Here is an IRS citation to support my comment above -
Exceptions. The 10% tax will not apply if distributions before age 59 ½ are made in any of the following circumstances:
Made to a beneficiary (or to the estate of the participant) on or after the death of the participant,
Made because the participant has a qualifying disability,
Made as part of a series of substantially equal periodic payments beginning after separation from service and made at least annually for the life or life expectancy of the participant or the joint lives or life expectancies of the participant and his or her designated beneficiary. (The payments under this exception, except in the case of death or disability, must continue for at least 5 years or until the employee reaches age 59½, whichever is the longer period.),
Made to a participant after separation from service if the separation occurred during or after the calendar year in which the participant reached age 55,
Made to an alternate payee under a qualified domestic relations order (QDRO),
Made to a participant for medical care up to the amount allowable as a medical expense deduction (determined without regard to whether the participant itemizes deductions),
Timely made to reduce excess contributions,
Timely made to reduce excess employee or matching employer contributions,
Timely made to reduce excess elective deferrals, or
Made because of an IRS levy on the plan.
Made on account of certain disasters for which IRS relief has been granted.
Yes you can do the withdraw if you turned 55 during the year you separated from service.
Leaving Your Job On or After Age 55
The age 59½ distribution rule says any 401k participant may begin to withdraw money from his or her plan after reaching the age of 59½ without having to pay a 10 percent early withdrawal penalty.

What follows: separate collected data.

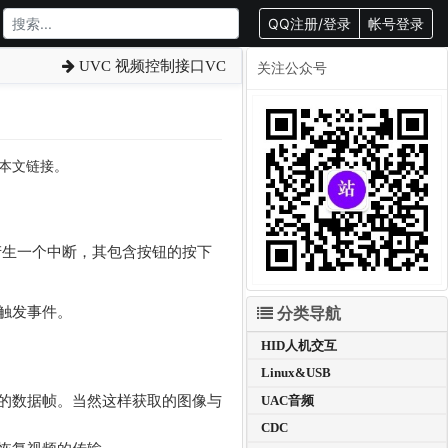
QQ注册/登录
帐号登录
UVC 视频控制接口VC
关注公众号
请附上本文链接。
产生一个中断，其包含按钮的按下
触发事件。
分类导航
HID人机交互
Linux&USB
的数据帧。当然这样获取的图像与
UAC音频
CDC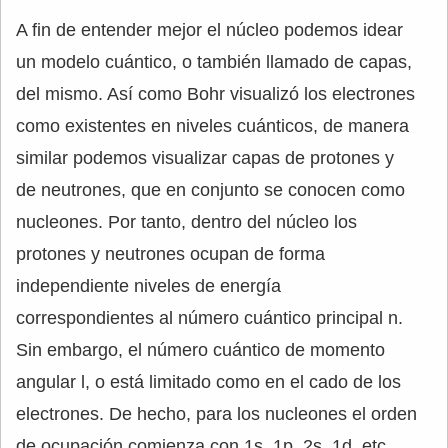
A fin de entender mejor el núcleo podemos idear
un modelo cuántico, o también llamado de capas,
del mismo. Así como Bohr visualizó los electrones
como existentes en niveles cuánticos, de manera
similar podemos visualizar capas de protones y
de neutrones, que en conjunto se conocen como
nucleones. Por tanto, dentro del núcleo los
protones y neutrones ocupan de forma
independiente niveles de energía
correspondientes al número cuántico principal n.
Sin embargo, el número cuántico de momento
angular l, o está limitado como en el cado de los
electrones. De hecho, para los nucleones el orden
de ocupación comienza con 1s, 1p, 2s, 1d, etc.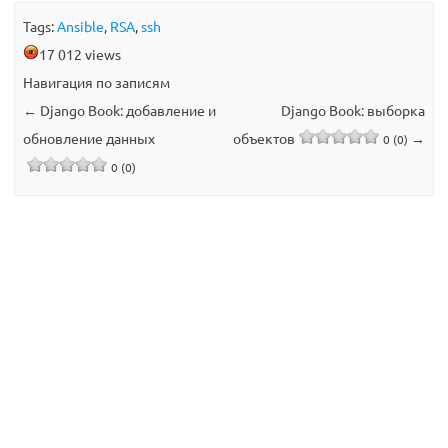
Tags:
Ansible
,
RSA
,
ssh
17 012 views
Навигация по записям
←
Django Book: добавление и
Django Book: выборка
обновление данных
объектов
→
0 (0)
0 (0)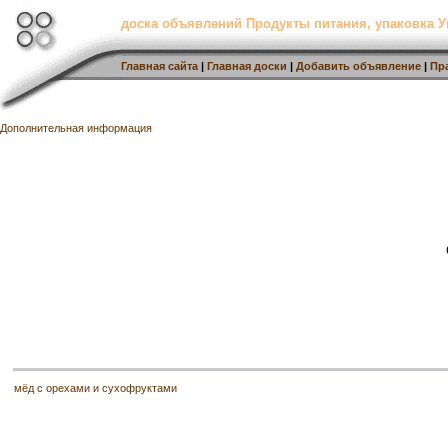
доска объявлений Продукты питания, упаковка У
Главная сайта
|
Главная доски
|
Добавить объявление
|
Пр
Дополнительная информация
мёд с орехами и сухофруктами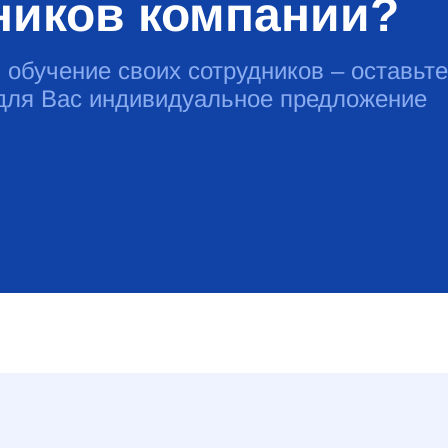
ников компании?
 обучение своих сотрудников – оставьте
 для Вас индивидуальное предложение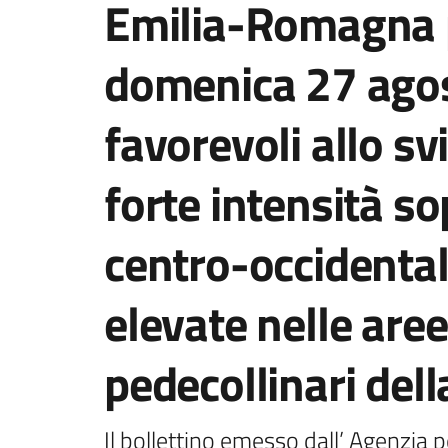
Emilia-Romagna p
domenica 27 agos
favorevoli allo sv
forte intensità so
centro-occidenta
elevate nelle aree
pedecollinari de
Il bollettino emesso dall’ Agenzia pe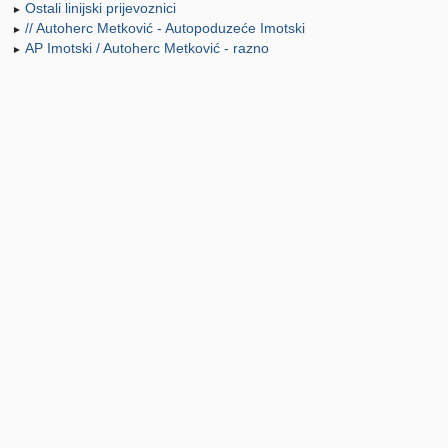
Ostali linijski prijevoznici
►
// Autoherc Metković - Autopoduzeće Imotski
►
AP Imotski / Autoherc Metković - razno
►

There is an exception to that rule, however, which allows an employee who retires, quits or is fired at age 55 to withdraw without penalty from their 401k (the "rule of 55"). There are three key points early retirees need to know.
First, this exception applies if you leave your job at any time during the calendar year in which you turn 55, or later, according to IRS Publication 575.
Second, if you still have money in the plan of a former employer and assuming you weren't at least age 55 when you left that employer, you'll have to wait until age 59½ to start taking withdrawals without penalty. Better yet, get any old 401k's rolled into your current 401k before you retire from your current job so that you will have access to these funds penalty free.
Third, this exception only applies to funds withdrawn from a 401k. IRAs operate until different rules, so if you retire and roll money into an IRA from your 401k before age 59½, you will lose this exception on those dollars.